How to write custom op
1. Prerequisite
Before code changes, please make sure the environment setting and source code build pass by build procedure.
Check TensorFlow version.
$ python -c "import tensorflow as tf;print(tf.__version__)
Check Intel Extension for TensorFlow* with verbose.
$ export ITEX_VERBOSE=1 $ export ONEDNN_VERBOSE=1
Refer to quick example.
Refer to Intel® Extension for Tensorflow* Code Guide to familiar with source code architecture. Custom op is built into all Intel® Extension for Tensorflow* library.
Refer to TensorFlow Guide for Creating OP for TensorFlow offcial doc.

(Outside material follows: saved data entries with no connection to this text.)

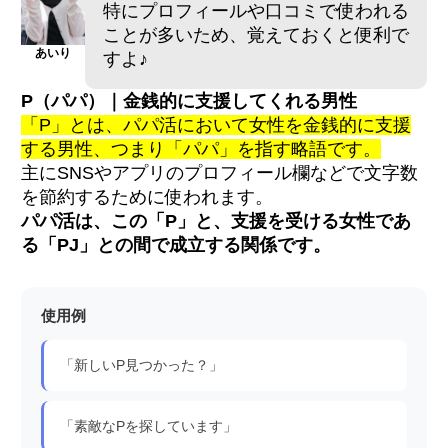
特にプロフィールや口コミで使われる
ことが多いため、覚えておくと便利で
あいり
すよ♪
P（パパ）｜金銭的に支援してくれる男性
「P」とは、パパ活において女性を金銭的に支援
する男性、つまり「パパ」を指す略語です。
主にSNSやアプリのプロフィール欄などで文字数
を節約するために使われます。
パパ活は、この「P」と、支援を受ける女性であ
る「PJ」との間で成立する関係です。
使用例
「新しいP見つかった？」
「素敵なPを探しています」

2. Define the op interface and Register op
Take GeluOp as an example.
void Register_GeluOp();
Declare and call Register_GeluOp()
void Register_GeluOp() {
ITEX_VLOG(0) << "#### Register_GeluOp";
itex::StatusUniquePtr status(TF_NewStatus());
{
TF_OpDefinitionBuilder* op_builder = TF_NewOpDefinitionBuilder("Gelu");
TF_OpDefinitionBuilderAddInput(op_builder, "features: T");
TF_OpDefinitionBuilderAddOutput(op_builder, "activations: T");
TF_OpDefinitionBuilderAddAttr(op_builder, "T: {bfloat16, half, float}");
TF_OpDefinitionBuilderAddAttr(op_builder, "approximate: bool = true");
TF_OpDefinitionBuilderSetShapeInferenceFunction(op_builder,
&unchanged_shape_fn);
TF_RegisterOpDefinition(op_builder, status.get());
ITEX_CHECK_EQ(TF_OK, TF_GetCode(status.get()))
<< "Gelu op registration failed: ";
}
}
Specify the name of the op, its inputs (types and names) and outputs (types and names), as well as docstrings and any attrs the op might require.
Note:You can add
ITEX_VLOG(0) << "#### Register_GeluOp";
in the code begining for debug.
3. Register the kernels for the op
For example, GeluOp, one kernel made for CPUs, and a separate one for GPUs.
itex/core/kernels/cpu/relu_op.cc Register CPU kernel Gelu for GeluOp
REGISTER_KERNEL_BUILDER( \
Name("Gelu").Device(DEVICE_CPU).TypeConstraint<type>("T"), \
GeluOp<CPUDevice, type>); \
itex/core/kernels/gpu/relu_op.cc Register GPU kernel Gelu for GeluOp
REGISTER_KERNEL_BUILDER( \
Name("Gelu").Device(DEVICE_GPU).TypeConstraint<type>("T"), \
GeluOp<GPUDevice, type>); \
Device determines the engine type, cpu or gpu
”T” makes the kernel type polymorphism.
Note: load_ops_library
will load the library, and ops/kernels registered in the library via theREGISTER_*
macros are made available in the TensorFlow process. For example, we can use load_ops_library.gelu()
in python directly.
4. Implement the kernels
For example, GeluOp construction, GeluOp -> ReluBaseOp -> EltwiseBaseOp -> OpKernel
template <typename Device, typename T>
class GeluOp : public ReluBaseOp<Device, T> {
public:
explicit GeluOp(OpKernelConstruction* context)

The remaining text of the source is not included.